(Document layout detection data)
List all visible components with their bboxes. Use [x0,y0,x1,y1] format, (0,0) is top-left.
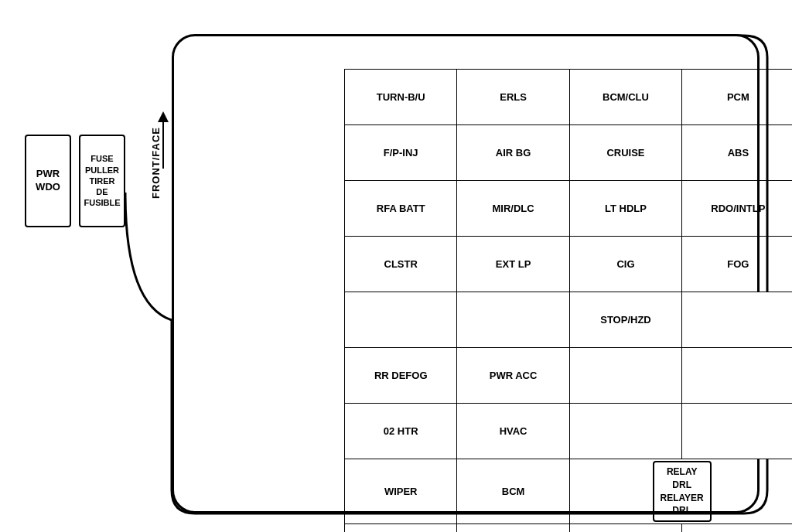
cell-empty-13 [682,524,792,532]
arrow-line [162,122,164,169]
cell-empty-8 [569,404,681,459]
main-fuse-box: TURN-B/U ERLS BCM/CLU PCM IGN MDL F/P-IN… [172,34,760,513]
cell-cruise: CRUISE [569,125,681,181]
cell-air-bg: AIR BG [457,125,569,181]
table-row: AMPL [345,524,793,532]
arrow-head [158,111,169,122]
fuse-puller-box: FUSE PULLER TIRER DE FUSIBLE [79,135,125,227]
cell-rdo-intlp: RDO/INTLP [682,181,792,237]
table-row: STOP/HZD [345,292,793,348]
relay-line1: RELAY [667,466,698,477]
cell-fp-inj: F/P-INJ [345,125,457,181]
front-face-label: FRONT/FACE [150,127,162,199]
cell-abs: ABS [682,125,792,181]
cell-bcm: BCM [457,459,569,524]
cell-empty-2 [457,292,569,348]
table-row: F/P-INJ AIR BG CRUISE ABS APO [345,125,793,181]
left-panel: PWR WDO FUSE PULLER TIRER DE FUSIBLE [25,135,125,227]
relay-line2: DRL [672,479,691,490]
cell-empty-5 [569,348,681,404]
cell-lt-hdlp: LT HDLP [569,181,681,237]
cell-hvac: HVAC [457,404,569,459]
cell-fog: FOG [682,237,792,292]
table-row: RFA BATT MIR/DLC LT HDLP RDO/INTLP RT HD… [345,181,793,237]
cell-pcm: PCM [682,70,792,125]
relay-line4: DRL [672,505,691,516]
diagram-container: PWR WDO FUSE PULLER TIRER DE FUSIBLE FRO… [17,11,775,521]
cell-stop-hzd: STOP/HZD [569,292,681,348]
cell-bcm-clu: BCM/CLU [569,70,681,125]
cell-empty-3 [682,292,792,348]
fuse-table: TURN-B/U ERLS BCM/CLU PCM IGN MDL F/P-IN… [344,69,792,532]
table-row: TURN-B/U ERLS BCM/CLU PCM IGN MDL [345,70,793,125]
cell-cig: CIG [569,237,681,292]
table-row: WIPER BCM RELAY DRL RELAYER DRL [345,459,793,524]
cell-mir-dlc: MIR/DLC [457,181,569,237]
cell-empty-12 [569,524,681,532]
cell-erls: ERLS [457,70,569,125]
cell-ext-lp: EXT LP [457,237,569,292]
cell-02-htr: 02 HTR [345,404,457,459]
cell-ampl: AMPL [457,524,569,532]
cell-pwr-acc: PWR ACC [457,348,569,404]
fuse-puller-label: FUSE PULLER TIRER DE FUSIBLE [84,153,121,208]
pwr-wdo-label: PWR WDO [26,168,70,194]
cell-turn-bu: TURN-B/U [345,70,457,125]
pwr-wdo-box: PWR WDO [25,135,71,227]
cell-rfa-batt: RFA BATT [345,181,457,237]
fuse-grid: TURN-B/U ERLS BCM/CLU PCM IGN MDL F/P-IN… [344,69,792,532]
relay-line3: RELAYER [661,493,704,503]
cell-empty-1 [345,292,457,348]
relay-box: RELAY DRL RELAYER DRL [653,461,712,522]
cell-rr-defog: RR DEFOG [345,348,457,404]
cell-empty-11 [345,524,457,532]
table-row: CLSTR EXT LP CIG FOG HORN [345,237,793,292]
cell-relay-block: RELAY DRL RELAYER DRL [569,459,792,524]
cell-wiper: WIPER [345,459,457,524]
cell-clstr: CLSTR [345,237,457,292]
table-row: RR DEFOG PWR ACC [345,348,793,404]
cell-empty-6 [682,348,792,404]
table-row: 02 HTR HVAC [345,404,793,459]
cell-empty-9 [682,404,792,459]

* _What the task requires_: Work out how many lines in the records contain the word "STOP", and give that number by itself.

* _Answer space_: 2